Executor out of heap memory
Sometimes, if your spark job deals with a particularly large amount of data, hundreds of millions of of the data, and then spark the job one time, and occasionally the error, shuffle file cannot find,executor, task Lost,out of memory (memory overflow) ;
It may be that the executor of the heap is not sufficient, causing the executor to overflow in the process of running, and then may cause subsequent stage tasks to be pulled from some executor to fetch the shuffle map output file , but the executor may have been hung up, and the associated block manager is missing, so it is possible to report shuffle output file not found;resubmitting Task;executor lost Spark the job completely collapsed.
In this case, you can consider adjusting the executor of the heap memory. It may be possible to avoid the error; In addition, sometimes, the external memory regulation of the larger time, for performance, will also bring a certain degree of improvement.
The executor ran, suddenly ran out of memory, the heap of memory is not enough, may be oom, hang off. Block manager is gone and the data is lost.
If at this point, Stage0 's executor is dead, block manager is gone; at this point, Stage1 's executor task, though driver, gets the address of its own data. , but actually to find the other side of the block manager to get the data, is not get the time, will run the job (jar) in Spark-submit, client (standalone client, yarn client), Log will be printed on this machine
Shuffle output file not found ...
Dagscheduler,resubmitting task, will hang up all the time. Repeatedly hung out several times, repeated the error several times
By default, the outer memory limit of this heap is about 300 m; later we usually in the project, the real processing of large data, there will be problems, causing the spark job repeatedly crashes, unable to run, this time to adjust this parameter, to at least 1G (1024M), or even 2G, 4G. Usually this parameter is adjusted up later, will avoid some JVM oom abnormal problem, at the same time, will let the whole spark the performance of the job, get a bigger promotion.
At this point, there will be no response, unable to establish a network connection; Spark the default network connection is long, 60s, and if you can't connect to 60s, you will fail.
A situation, occasionally so-and-so file.

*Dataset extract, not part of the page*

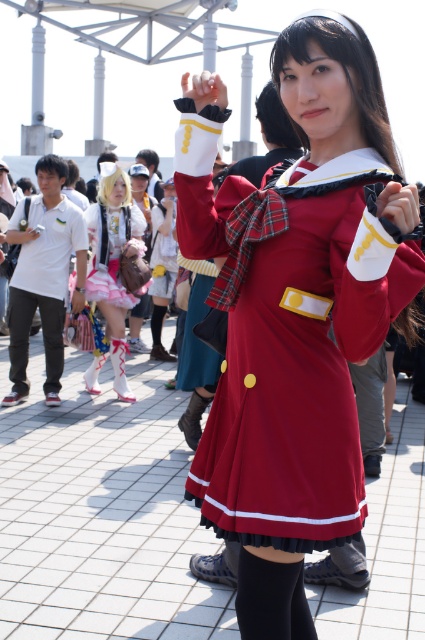 You are a photographer at a cosplay event. You want to take a photo of the matte red dress at center and the black cotton pants at left together in the same frame. Given that your camera has a maximum focus range of 5 meters, will you be able to capture both subjects in focus?

The distance between the matte red dress at center and the black cotton pants at left is 5.55 meters, which exceeds the camera maximum focus range of 5 meters. Therefore, you cannot capture both subjects in focus.

You are a photographer at the event and want to capture both the white matte shirt at left and the pastel pink fabric dress at center in your shot. Which object should you focus on first to ensure both are in frame?

You should focus on the pastel pink fabric dress at center first since the white matte shirt at left is shorter in height, allowing the dress to be more central and ensure both are in frame. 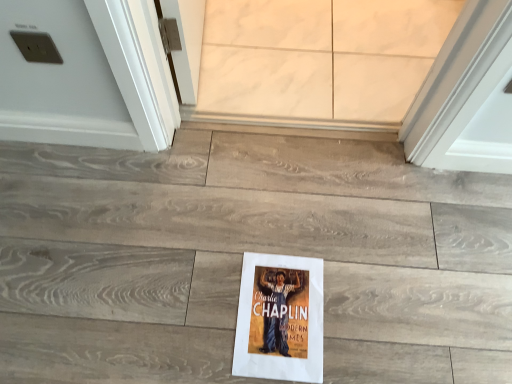 I want to click on free space above white paper flyer at center (from a real-world perspective), so click(275, 310). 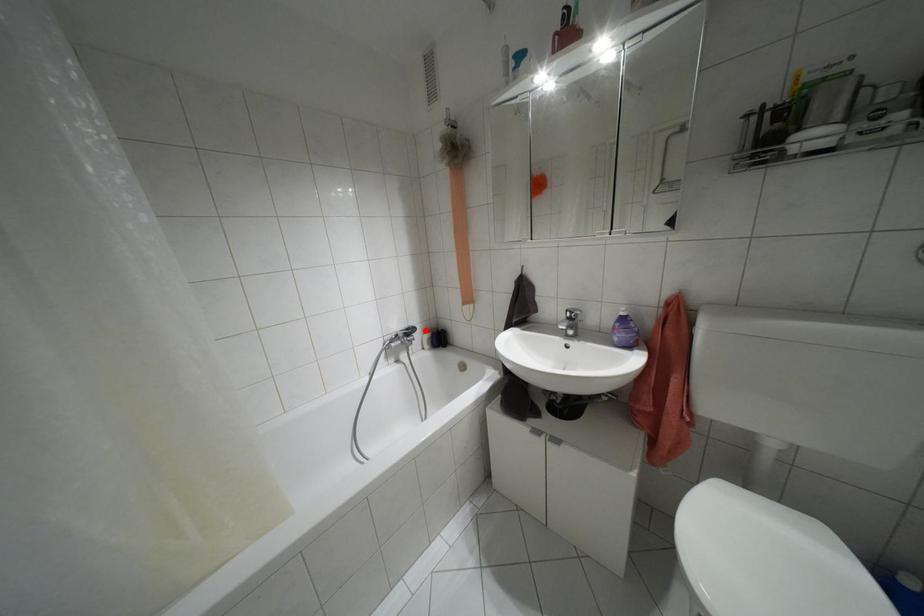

A string of file IDs. UUID (DSFSFD-2342VS--SDF--SDFSD). Not found. File lost.
In this case, it is most likely that there is a executor of that data in the JVM GC. So when you pull the data, you can't build the connection. Then after the default 60s, the direct declaration fails.

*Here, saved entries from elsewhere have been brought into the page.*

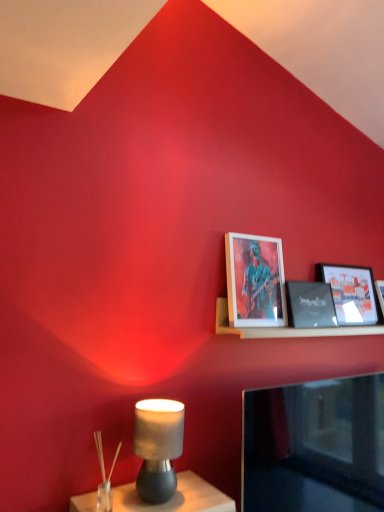 Question: Considering the relative sizes of matte gray lamp at lower left and matte black picture frame at upper right, the 1th picture frame viewed from the right, in the image provided, is matte gray lamp at lower left wider than matte black picture frame at upper right, the 1th picture frame viewed from the right,?

Choices:
 (A) no
 (B) yes

Answer: (B)

Question: Considering the relative sizes of matte gray lamp at lower left and matte black picture frame at upper right, placed as the third picture frame when sorted from left to right, in the image provided, is matte gray lamp at lower left smaller than matte black picture frame at upper right, placed as the third picture frame when sorted from left to right,?

Choices:
 (A) yes
 (B) no

Answer: (A)

Question: Could you tell me if matte gray lamp at lower left is turned towards matte black picture frame at upper right, the 1th picture frame viewed from the right?

Choices:
 (A) yes
 (B) no

Answer: (B)

Question: From the image's perspective, is matte gray lamp at lower left on matte black picture frame at upper right, placed as the third picture frame when sorted from left to right?

Choices:
 (A) no
 (B) yes

Answer: (A)

Question: From a real-world perspective, is matte gray lamp at lower left located beneath matte black picture frame at upper right, the 1th picture frame viewed from the right?

Choices:
 (A) yes
 (B) no

Answer: (A)

Question: From the image's perspective, does matte gray lamp at lower left appear lower than matte black picture frame at upper right, placed as the third picture frame when sorted from left to right?

Choices:
 (A) yes
 (B) no

Answer: (A)

Question: Could wooden shelf at upper right be considered to be inside matte black picture frame at upper right, the second picture frame viewed from the right?

Choices:
 (A) yes
 (B) no

Answer: (B)

Question: Is matte black picture frame at upper right, the second picture frame viewed from the right, outside wooden shelf at upper right?

Choices:
 (A) yes
 (B) no

Answer: (B)

Question: Is the position of matte black picture frame at upper right, acting as the 2th picture frame starting from the left, less distant than that of wooden shelf at upper right?

Choices:
 (A) yes
 (B) no

Answer: (B)

Question: Considering the relative sizes of matte black picture frame at upper right, acting as the 2th picture frame starting from the left, and wooden shelf at upper right in the image provided, is matte black picture frame at upper right, acting as the 2th picture frame starting from the left, wider than wooden shelf at upper right?

Choices:
 (A) no
 (B) yes

Answer: (A)

Question: Is matte black picture frame at upper right, the second picture frame viewed from the right, to the left of wooden shelf at upper right from the viewer's perspective?

Choices:
 (A) yes
 (B) no

Answer: (A)

Question: Would you consider matte black picture frame at upper right, acting as the 2th picture frame starting from the left, to be distant from wooden shelf at upper right?

Choices:
 (A) no
 (B) yes

Answer: (A)

Question: Is matte gray lamp at lower left to the left of matte black picture frame at upper right, acting as the 2th picture frame starting from the left, from the viewer's perspective?

Choices:
 (A) yes
 (B) no

Answer: (A)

The number of errors, several times pulled out of the data, may lead to the collapse of spark operations. may also lead to Dagscheduler, repeated submissions several times stage. TaskScheduler, submit several tasks over and over again. Greatly prolong the running time of our spark job.
You can consider adjusting the timeout length of the connection.
/usr/local/spark/bin/spark-submit \--class com.ibeifeng.sparkstudy.WordCount \--num-executors--driver-memory 6g \--executor-memory 6g \--executor-cores 3 \--master yarn-cluster \--queue root.default \--conf spark.yarn.executor.me moryoverhead=2048 \ "This is yarn, not with yarn is standalone"--conf spark.core.connection.ack.wait.timeout=300 \/usr/local/ Spark/spark.jar \ ${1}
Spark-submit script inside, to use the--conf way, to add the configuration, must pay attention to ... Remember, not in your spark job code, with the new sparkconf (). Set () This way, don't set it, it's no use. Be sure to set it in the Spark-submit script.